I get mine at lowes 1.75 for 2 cubic ft in each bag and they always have it in stock or if they dont they will have it on the next truck


----------



## Dana C (Dec 5, 2011)

I called every Ace Hardware within 100 miles. None had it and none could order it until spring. It was also the same with Wal Mart, Home Depot, Lowes and every garden center I tried within 100 miles. While it is not the best I found enough apsen shavings to which I will add peat moss to hold moisture. I am paying $14 for 4 cubic feet and am buying 16 feet total. 
I also live in Idaho by the way and it is hard to find alot of things here.


----------



## RickyNo (Sep 30, 2013)

Why does everyone on this site keep saying cypress mulch is so hard to find and expensive? here in tampa its 2.50 a bag at home depot.


----------



## ferociouscorpion (Oct 1, 2013)

Same here in San Diego.
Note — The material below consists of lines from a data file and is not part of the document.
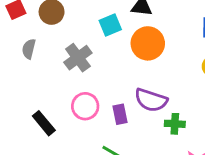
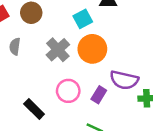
orange circle: (148, 43) -> (92, 49), moved
purple rectangle: (120, 114) -> (99, 95), turned 49

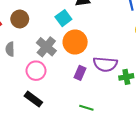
pink circle: (68, 91) -> (36, 71), moved
purple rectangle: (99, 95) -> (80, 73), moved

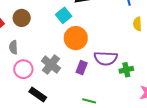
gray cross: (46, 47) -> (51, 65), moved
pink circle: (36, 71) -> (23, 69), moved

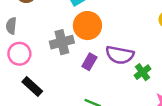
gray cross: (51, 65) -> (62, 42), moved, turned 30
green cross: (126, 70) -> (143, 72), turned -32

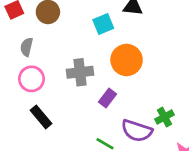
orange circle: (87, 26) -> (127, 60), moved
purple semicircle: (120, 55) -> (137, 131), moved

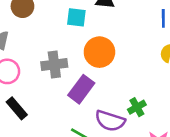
cyan square: (103, 24) -> (76, 17), turned 30
purple rectangle: (107, 98) -> (81, 89), size x1.5

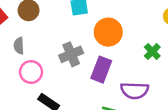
green cross: (137, 107) -> (152, 52), moved

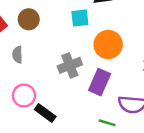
pink circle: (31, 72) -> (24, 96), moved

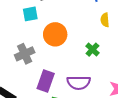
purple rectangle: (100, 82) -> (46, 81), moved

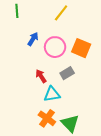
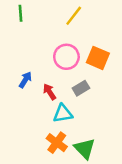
blue arrow: (33, 39) -> (25, 80), moved

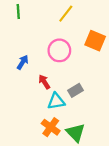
orange square: (98, 58) -> (95, 41), moved
blue arrow: (25, 80) -> (23, 62), moved
gray rectangle: (81, 88) -> (76, 90), moved

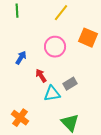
orange cross: (51, 127) -> (20, 118), moved

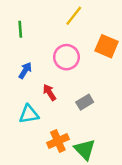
green line: (17, 11) -> (20, 29), moved
cyan triangle: (52, 94) -> (29, 114), moved
orange cross: (20, 118) -> (58, 141), moved, turned 30

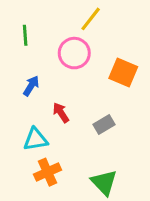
orange square: (107, 46) -> (123, 72), moved
pink circle: (66, 57) -> (74, 53), moved
orange cross: (58, 141) -> (47, 172), moved

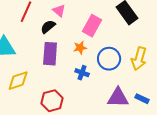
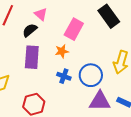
blue circle: (109, 59) -> (91, 75), moved

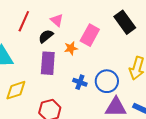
orange star: (62, 51) -> (71, 48), moved

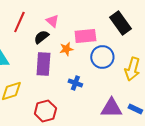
pink rectangle: (90, 35) -> (85, 36), turned 55
blue circle: (107, 81) -> (102, 57), moved

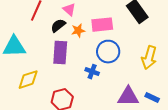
orange star: (66, 49) -> (78, 31), moved
blue circle: (102, 57) -> (108, 52), moved

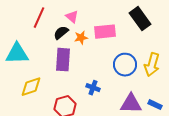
blue circle: (108, 52) -> (125, 65), moved
blue cross: (92, 72) -> (93, 88), moved

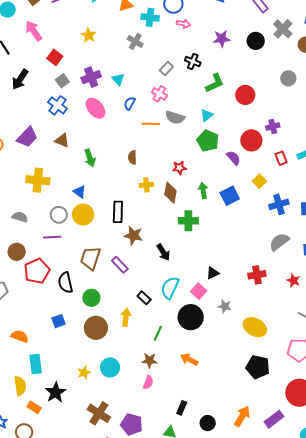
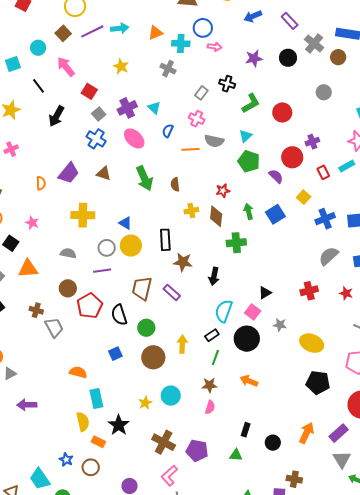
green arrow: (90, 158) -> (144, 178), moved, size x1.4
black arrow: (163, 252) -> (214, 276), turned 48
black rectangle: (144, 298) -> (212, 335), moved, turned -72

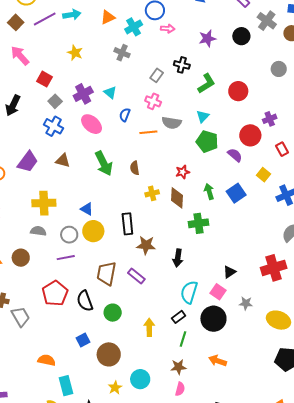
cyan cross: (181, 43) -> (134, 27), turned -30
gray semicircle: (68, 253) -> (38, 231), moved
brown circle: (68, 288) -> (21, 258), moved
red cross: (309, 291) -> (274, 268), size x1.4
brown circle: (153, 357) -> (109, 354), moved

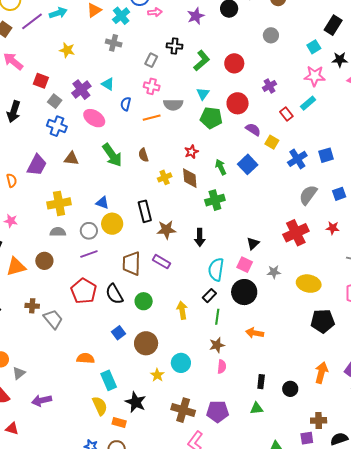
red circle: (250, 135) -> (238, 103), moved
purple semicircle: (235, 155) -> (253, 129), moved

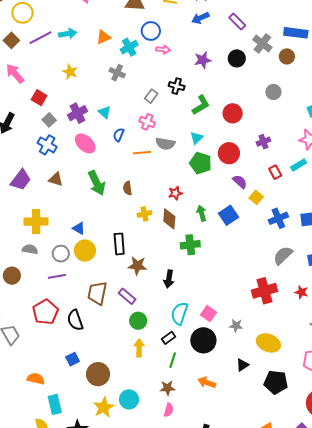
black triangle: (253, 243) -> (242, 365), moved
green circle: (144, 301) -> (138, 321), moved
yellow star: (157, 375) -> (104, 407), size x1.5

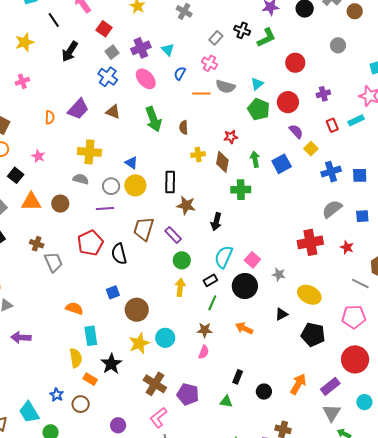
green L-shape: (201, 105) -> (266, 38), moved

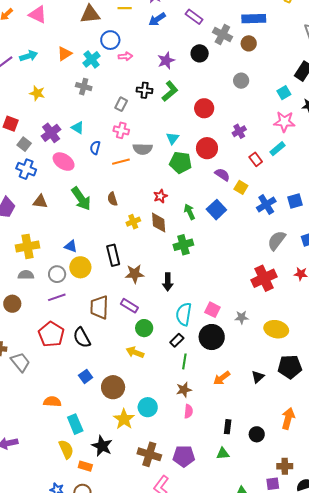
yellow arrow: (180, 287) -> (135, 352), moved, turned -60
black triangle: (281, 314) -> (258, 377), moved
orange arrow: (244, 328) -> (222, 378), turned -48

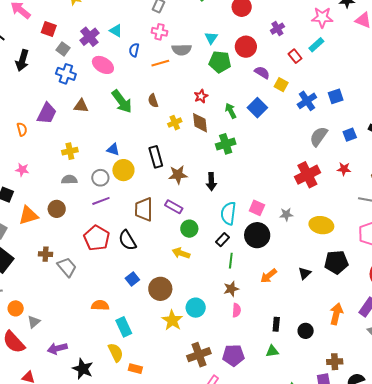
yellow cross: (27, 246) -> (70, 151), size x0.7
black star: (102, 446) -> (83, 369), moved
brown cross: (149, 454) -> (199, 355), turned -35

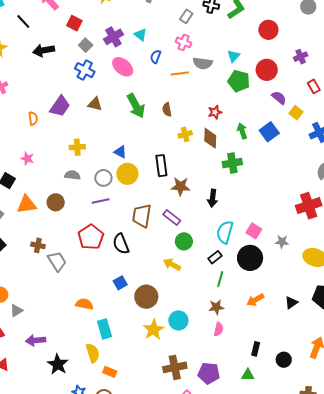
black arrow: (22, 60) -> (44, 50), turned 55

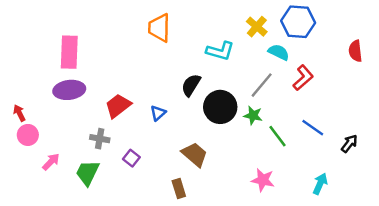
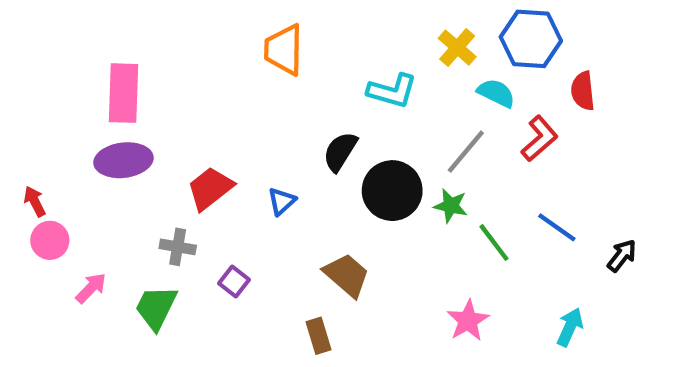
red semicircle: (355, 51) -> (583, 91), moved
pink star: (263, 180) -> (468, 321), turned 30

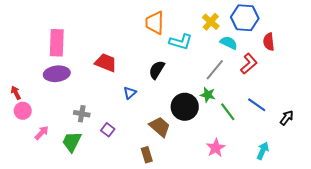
orange trapezoid: (284, 50) -> (155, 23), moved
red trapezoid: (210, 188) -> (106, 63), moved, turned 60
black circle: (392, 191) -> (185, 107), moved

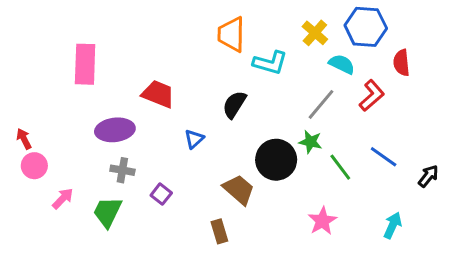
purple ellipse: (57, 74) -> (115, 130), moved

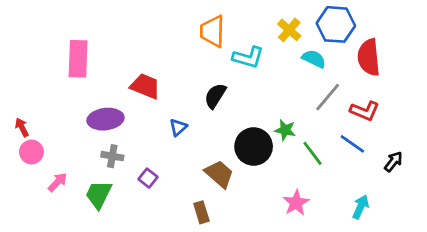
red semicircle: (402, 63) -> (369, 57), size x1.5
red L-shape: (372, 96) -> (365, 111), moved, turned 64
gray line: (321, 104) -> (328, 97), moved

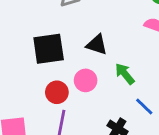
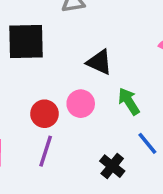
black square: (49, 49) -> (26, 41), moved

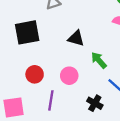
pink circle: (81, 104) -> (69, 76), moved
red circle: (44, 114) -> (35, 74), moved

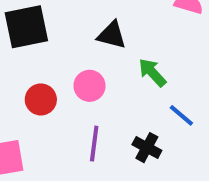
pink circle: (69, 76) -> (89, 86), moved
purple line: (51, 100) -> (94, 144), moved

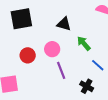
purple line: (94, 144) -> (61, 70), moved, turned -30
black cross: (147, 148) -> (87, 86), moved

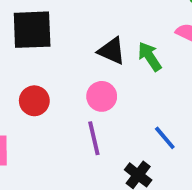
green arrow: (84, 43) -> (150, 57), moved
pink circle: (52, 49) -> (102, 96), moved

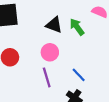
blue line: (165, 138) -> (79, 75), moved

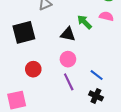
green arrow: (77, 27) -> (85, 22), moved

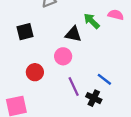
black square: (24, 32) -> (25, 32), size x0.7
pink circle: (68, 59) -> (63, 56), moved
black cross: (96, 96) -> (94, 98), moved

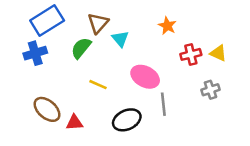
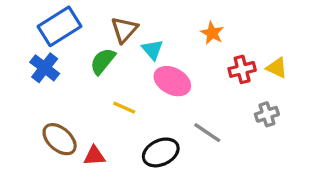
blue cross: (35, 53) -> (45, 68), turned -35
pink ellipse: (145, 77) -> (172, 81), moved
gray line: (163, 104) -> (207, 133), turned -50

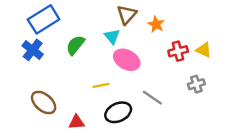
brown triangle: (124, 30) -> (127, 15), moved
yellow line: (124, 108) -> (101, 85), moved, turned -35
red triangle: (94, 156) -> (77, 122), moved

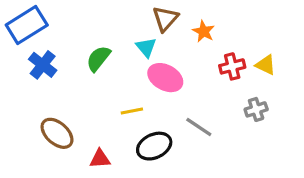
blue rectangle: (44, 19) -> (27, 25), moved

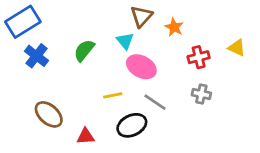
yellow triangle: (266, 65) -> (237, 48), moved
gray cross: (256, 109) -> (201, 94), moved, turned 30
gray line: (199, 127) -> (155, 102), moved

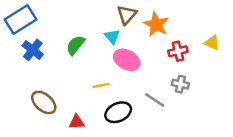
orange star: (174, 27) -> (156, 24), size x1.5
gray line: (155, 102) -> (155, 100), moved

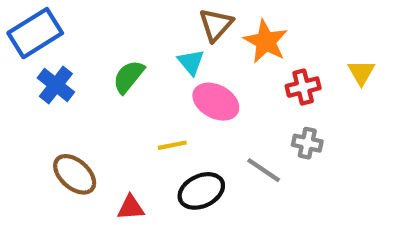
yellow triangle: (212, 43) -> (361, 73), turned 35

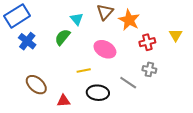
cyan triangle: (191, 62) -> (77, 19), moved
black ellipse: (201, 191) -> (98, 93), turned 30

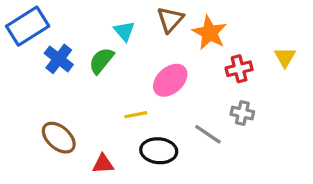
blue cross: (27, 41) -> (59, 59), moved
pink ellipse: (105, 49) -> (170, 80), turned -70

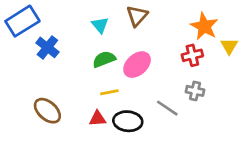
orange star: (210, 33) -> (204, 26), moved
green semicircle: (101, 61) -> (104, 59), moved, turned 30
red triangle: (103, 164) -> (97, 119), moved

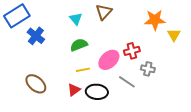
orange star: (204, 26) -> (155, 20), turned -30
red cross: (192, 55) -> (132, 51), moved
pink ellipse: (137, 65) -> (109, 60), moved
red triangle: (97, 119) -> (74, 90), turned -32

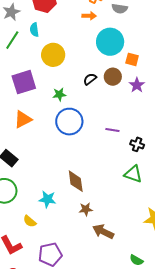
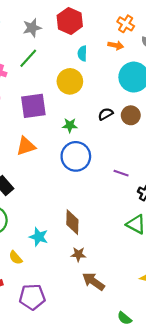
cyan semicircle: (34, 30) -> (82, 53), moved

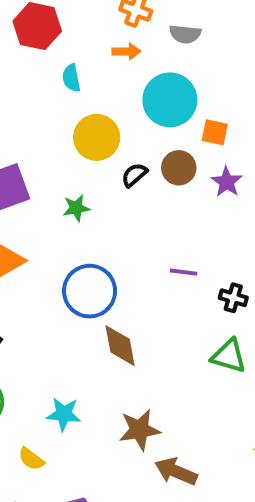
yellow circle: (70, 81) -> (97, 137), moved
blue circle: (76, 156) -> (90, 291), moved
brown diamond: (72, 222) -> (120, 346), moved
brown star: (78, 254) -> (139, 430), size x1.5

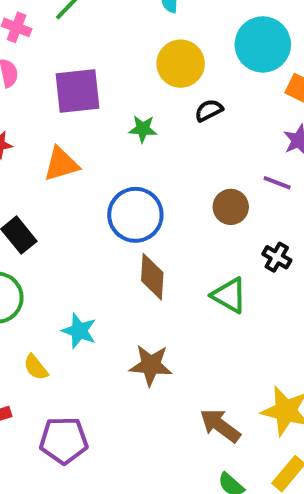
brown circle: (179, 168) -> (231, 207), moved
purple line: (184, 272) -> (277, 183), moved
green triangle: (229, 356) -> (229, 295), moved
brown arrow: (176, 471) -> (220, 425), moved

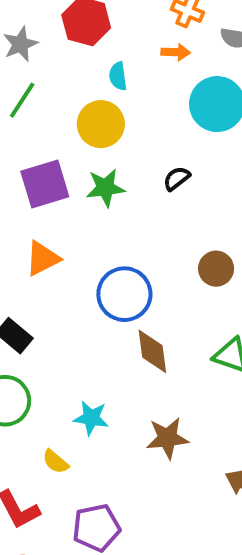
yellow circle: (181, 64) -> (101, 124), moved
green star: (143, 129) -> (105, 188), moved, size x1.4

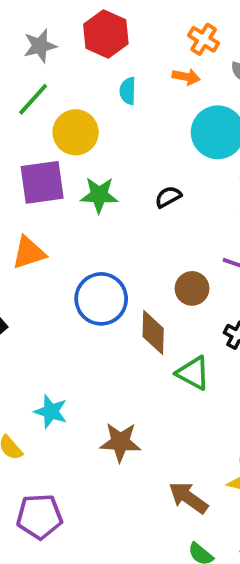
yellow circle: (101, 124) -> (76, 132), moved
brown diamond: (152, 351) -> (153, 332), moved

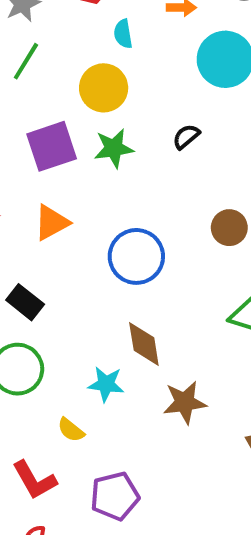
yellow circle: (76, 132) -> (104, 88), moved
brown diamond: (153, 332) -> (144, 344), moved

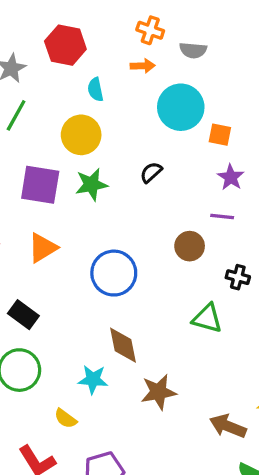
purple square: (52, 146) -> (40, 185), turned 30

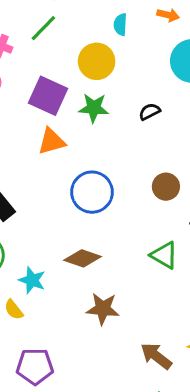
orange triangle: (43, 248) -> (51, 141), moved
brown diamond: (123, 345) -> (83, 258), turned -75
cyan star: (93, 379) -> (32, 280), moved

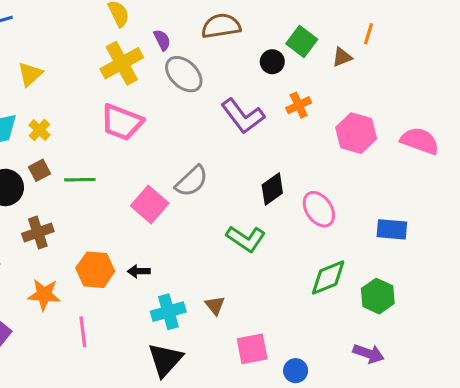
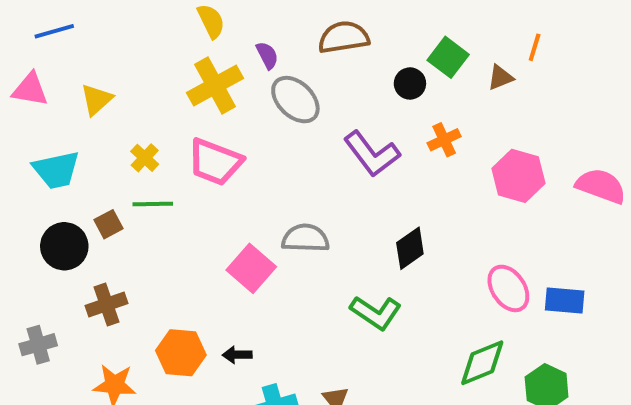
yellow cross: (39, 130) -> (145, 158), moved
green line: (80, 180) -> (153, 204), moved
gray semicircle: (192, 181) -> (305, 238), turned -135
pink ellipse: (319, 209) -> (508, 288), moved

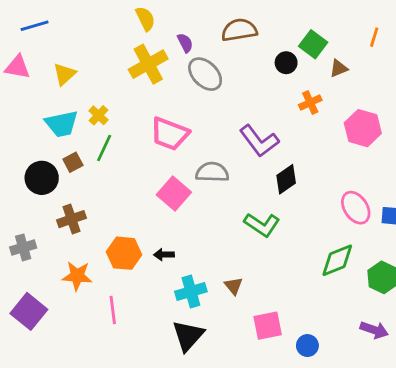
brown triangle: (500, 77) -> (339, 68), moved
purple L-shape: (372, 154) -> (259, 141), moved
pink trapezoid: (215, 162) -> (170, 134), moved
cyan trapezoid: (56, 170) -> (62, 124), moved
green line: (153, 204) -> (104, 148), turned -64

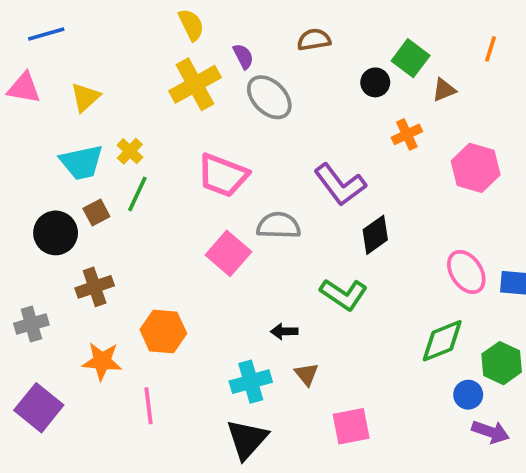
brown semicircle: (239, 30) -> (314, 40), size x0.7
black arrow: (164, 255) -> (284, 331), moved
blue circle: (307, 346) -> (468, 395), moved

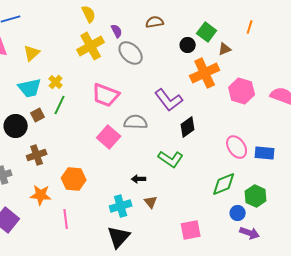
orange cross: (407, 134) -> (205, 73), size x1.8
pink square: (351, 426) -> (191, 230), moved

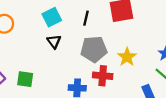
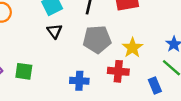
red cross: (103, 76) -> (118, 71), moved

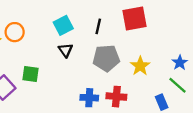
green square: (24, 71) -> (30, 74), moved
red cross: (118, 71) -> (116, 97), moved

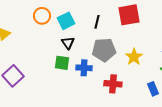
orange circle: (15, 32) -> (42, 16), moved
green square: (30, 74) -> (62, 63), moved
blue cross: (89, 98) -> (84, 68), moved

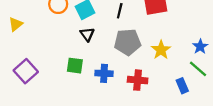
green square: (62, 63) -> (75, 66), moved
blue cross: (84, 68) -> (104, 73), moved

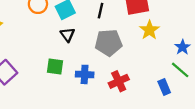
yellow star: (161, 50) -> (149, 30), moved
red cross: (138, 80) -> (119, 81), turned -30

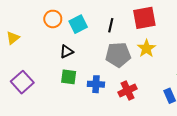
yellow star: (149, 30) -> (146, 48), moved
black triangle: (68, 35) -> (66, 52), moved, turned 40

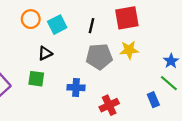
yellow star: (146, 48) -> (129, 50), turned 30
green square: (69, 77) -> (36, 79), moved
red cross: (128, 91) -> (109, 105), moved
Home depot has mulch. $3 for a pretty big bag.

Sent from my SGH-T959 using Tapatalk 4


----------



## DougY (Nov 28, 2015)

Beasty said:


> This is how I found cypress mulch:
> *ACE Hardware* carries their own brand of cypess. I've seen it offered online at different places for INSANE prices + shipping which comes to around $30 a bag!
> Nope, NO good!
> Go online to *acehardware.com* find the store near you and give them this order number: *72242*
> ...




Down here in south Florida, Home Depot and Lowes have large bags of Cypress Mulch for less than $5/bag.


----------



## TripleTegus (Jan 1, 2020)

I don't have an ace hardware by me but I did find some 100% cypress mulch at Walmart close by for 2.53 a bag. I'm not sure if all Walmart's carry it but it's a good find in they do.


----------



## Gator (Jun 18, 2020)

Found at Home Depot. Free ship to store option too.


----------



## pilikia (Apr 9, 2021)

jmiles50 said:


> Already tried them! Shipping is like $18 a bag to Mesa AZ where I'm at


 1800 N Scottsdale Rd, Scottsdale, AZ 85257 they will ship it to that store its literally south south scottsdale practically mesa and im only doing this because my mom is also bad at the internet...


----------